The U.S. Judicial Panel on Multidistrict Litigation (JPML) has centralized five proposed class actions against automakers over the recall of faulty Takata Corp. air bags in millions of vehicles in a Florida federal court. The panel said that while the parties supported centralization, the Plaintiffs and the automakers had been split over the location of the venue. During a Jan. 29 hearing, a group of automakers—American Honda Motor Co. Inc., BMW of North America LLC, Subaru of America Inc., Ford Motor Co. and others—urged the panel to select the Western District of Pennsylvania because of its proximity to each of the Defendants.
The Plaintiffs had been split between the Central District of California, as a number of witnesses would be flying in from Japan, and the Southern District of Florida. They said the largest number of personal injury cases came from Florida and Puerto Rico due to high humidity triggering the alleged defect.
More than 70 potential class-action lawsuits have been filed claiming the air bags are defective because they can explode and cause injury or death with flying debris. At least six deaths have been linked to Takata air bags. “This litigation is nationwide in scope,” U.S. District Judge Sarah Vance, chief federal judge in New Orleans, said in the panel’s ruling.
Most of the lawsuits claim unspecified economic damages stemming from the lost value of the vehicles containing the air bags. None of the current cases seek damages for personal injury, but some could be added later, according to the panel’s order. Nine are currently pending around the country.
A key legal question is whether Takata knew of the defect but did not disclose that knowledge to regulators, according to court papers. The company has said it is still trying to identify the cause. The lawsuits also name several major automakers, including Honda Motor Co., BMW of North America, Ford Motor Co., Nissan North America Inc., Subaru of America and Toyota Motor Sales USA.

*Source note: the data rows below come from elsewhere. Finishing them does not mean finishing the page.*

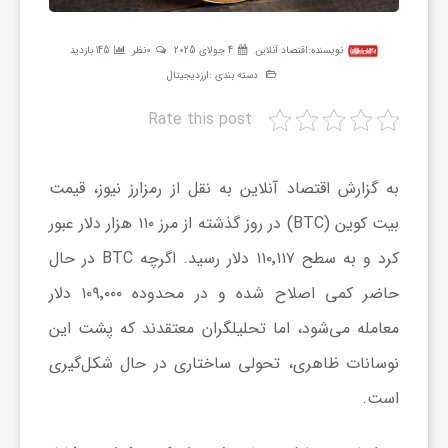
ر
نویسنده:
اقتصاد آنلاین
4 جولای 2025
0نظر
145 بازدید
دسته بندی :
ارزدیجیتال
ه
Rate this post
ن
به گزارش اقتصاد آنلاین به نقل از رمزارز نیوز، قیمت
گ
بیت کوین (BTC) در روز گذشته از مرز ۱۱۰ هزار دلار عبور
کرد و به سطح ۱۱۰٬۱۱۷ دلار رسید. اگرچه BTC در حال
ی
حاضر کمی اصلاح شده و در محدوده ۱۰۹٬۰۰۰ دلار
گ
معامله می‌شود، اما تحلیلگران معتقدند که پشت این
نوسانات ظاهری، تحولی ساختاری در حال شکل‌گیری
ر
است.
د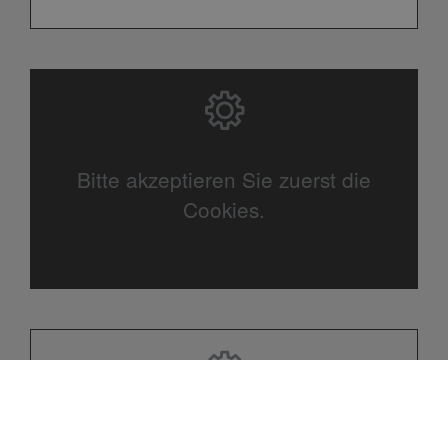
Bitte akzeptieren Sie zuerst die
Cookies.
Bitte akzeptieren Sie zuerst die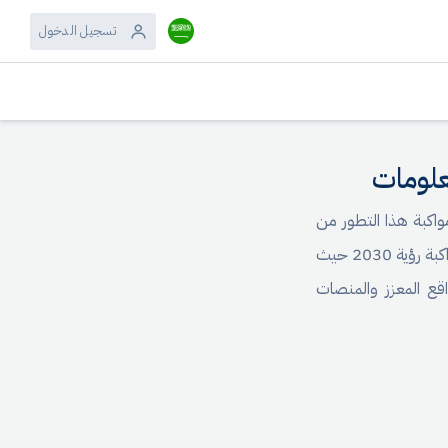
تسجيل الدخول
علومات
واكبة هذا التطور من
خلال الثقة الغالية التي حصلنا عليها من عملائنا وشركائنا داخل المملكة وخارج المملكة وهي الدافع لنا لمواكبة هذا التطور ومواكبة رؤية 2030 حيث
اقع المعزز والمنصات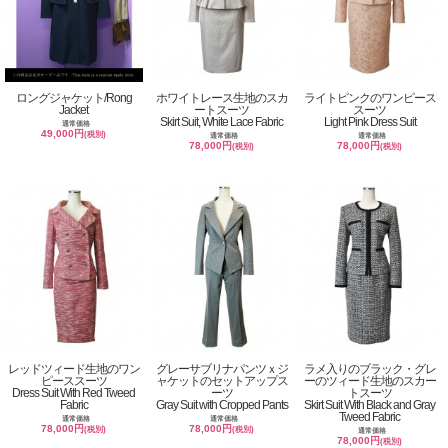
ロングジャケット/Rong
ホワイトレース生地のスカ
ライトピンクのワンピース
Jacket
ートスーツ
スーツ
Skirt Suit, White Lace Fabric
Light Pink Dress Suit
通常価格
49,000円
(税別)
通常価格
通常価格
78,000円
78,000円
(税別)
(税別)
レッドツィード生地のワン
グレーサブリナパンツｘジ
ラメ入りのブラック・グレ
ピーススーツ
ャケットのセットアップス
ーのツィード生地のスカー
Dress Suit With Red Tweed
ーツ
トスーツ
Fabric
Gray Suit with Cropped Pants
Skirt Suit With Black and Gray
Tweed Fabric
通常価格
通常価格
78,000円
78,000円
(税別)
(税別)
通常価格
78,000円
(税別)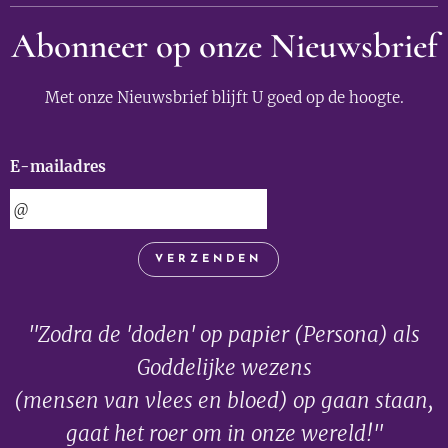
Abonneer op onze Nieuwsbrief
Met onze Nieuwsbrief blijft U goed op de hoogte.
E-mailadres
VERZENDEN
"Zodra de 'doden' op papier (Persona) als
Goddelijke wezens
(mensen van vlees en bloed) op gaan staan,
gaat het roer om in onze wereld!"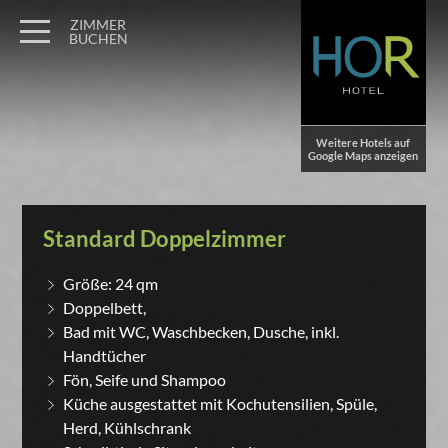
ZIMMER
BUCHEN
Weitere Hotels auf
Google Maps anzeigen
Standard Doppelzimmer
Größe: 24 qm
Doppelbett,
Bad mit WC, Waschbecken, Dusche, inkl.
Handtücher
Fön, Seife und Shampoo
Küche ausgestattet mit Kochutensilien, Spüle,
Herd, Kühlschrank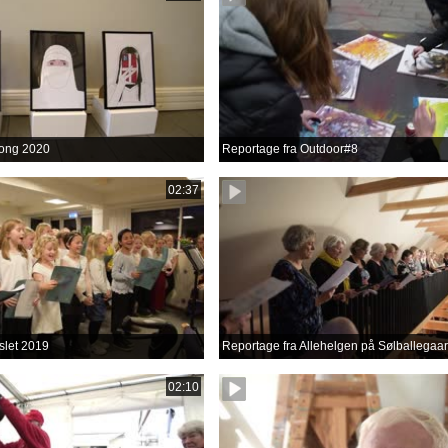
ong 2020
Reportage fra Outdoor#8
02:37
slet 2019
Reportage fra Allehelgen på Sølballegaa
02:10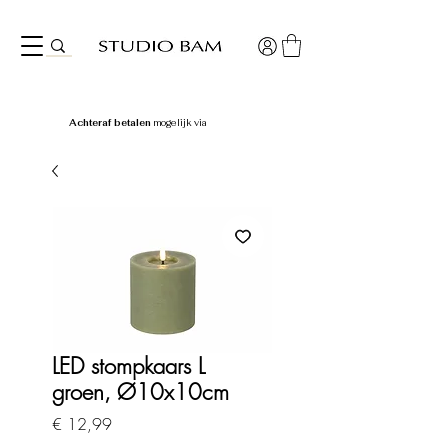
Achteraf betalen
mogelijk via
LED stompkaars L
groen, Ø10x10cm
Prijs
€ 12,99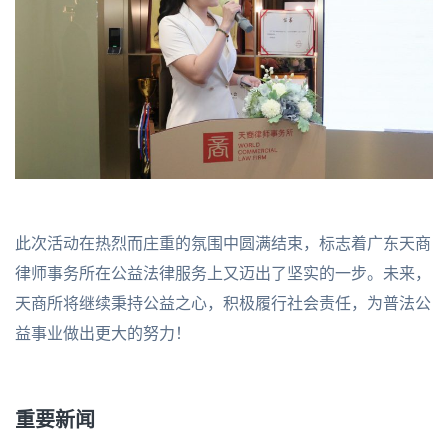
此次活动在热烈而庄重的氛围中圆满结束，标志着广东天商
律师事务所在公益法律服务上又迈出了坚实的一步。未来，
天商所将继续秉持公益之心，积极履行社会责任，为普法公
益事业做出更大的努力！
重要新闻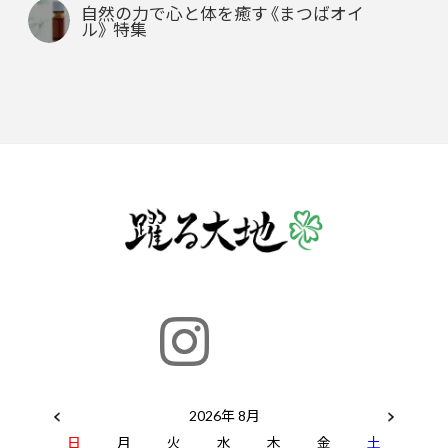
自然の力で心と体を癒す《まつばオイ
ル》 特集
2026年 8月
日
月
火
水
木
金
土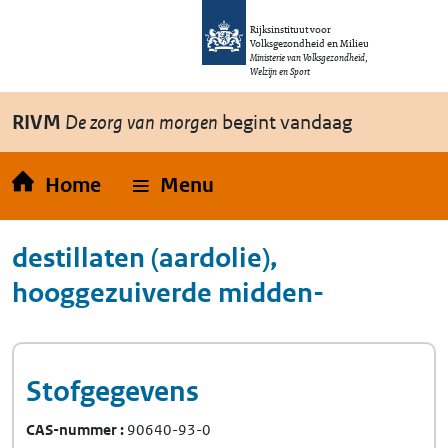
Overslaan en naar de inhoud gaan
Direct naar de hoofdnavigatie
Rijksinstituut voor
Volksgezondheid en Milieu
Ministerie van Volksgezondheid,
Welzijn en Sport
RIVM
De zorg van morgen
begint vandaag
Home
Menu
destillaten (aardolie),
hooggezuiverde midden-
Stofgegevens
CAS-nummer
90640-93-0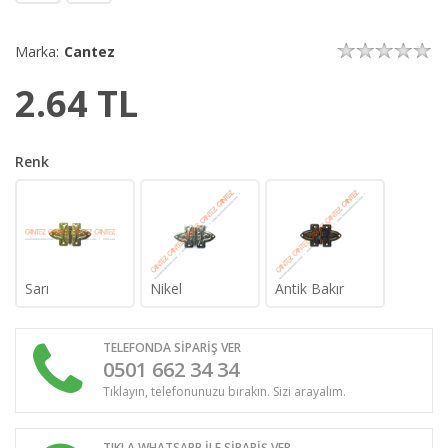
Marka:
Cantez
2.64
TL
Renk
Sarı
Nikel
Antik Bakır
TELEFONDA SİPARİŞ VER
0501 662 34 34
Tıklayın, telefonunuzu bırakın. Sizi arayalım.
TIKLA WHATSAPP İLE SİPARİŞ VER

About 12 million vehicles in the U.S. and about 19 million globally have been recalled because of problems with Takata air bags. Millions more vehicles have been recalled because of unrelated air bag problems, such as inadvertent inflation while vehicles are running but not involved in an accident. Takata announced this week it is projecting a $264 million loss for the fiscal period ending in March, worse than the previous forecast of a $214 million loss. There are more than 30 million Takata air bags in the U.S. and 100 million worldwide. The company controls about 20 percent of the world’s air bag and seat belt market.
Others still had argued for districts in New York, Louisiana and Texas, among others, according to the panel. In the transfer order, the panel noted the national scope of the litigation and that constituent and tag-along actions are pending in more than two dozen districts across the country. The panel said:
Takata and the various motor vehicle manufacturer Defendants have offices and other facilities in a number of different states. No one district stands out as the geographic focal point.
The panel said that “given the litigation’s many moving parts” including multiple Defendants, a related grand jury proceeding and the National Highway Traffic Safety Administration’s (NHTSA) ongoing investigation, it was particularly important to select an experienced judge to oversee the litigation. The panel said that U.S. District Judge Federico A. Moreno “is such a jurist,” and made the assignment. A federal judge since 1990, Judge Moreno oversaw the In re: Managed Care litigation, “a complex docket involving numerous health care defendants,” according to the panel.
It clearly appears that the automakers knew of the defect as early as 2008, when Honda first notified regulators of a problem with its Takata air bags. However, the automakers and Takata opted to not address the issue, leading to deaths stemming from the defect. The manufacturing defect in the air bags dates back to at least April 2000, and Takata became aware of it as early as 2001, but the defect allegedly wasn’t disclosed to federal regulators until 2008.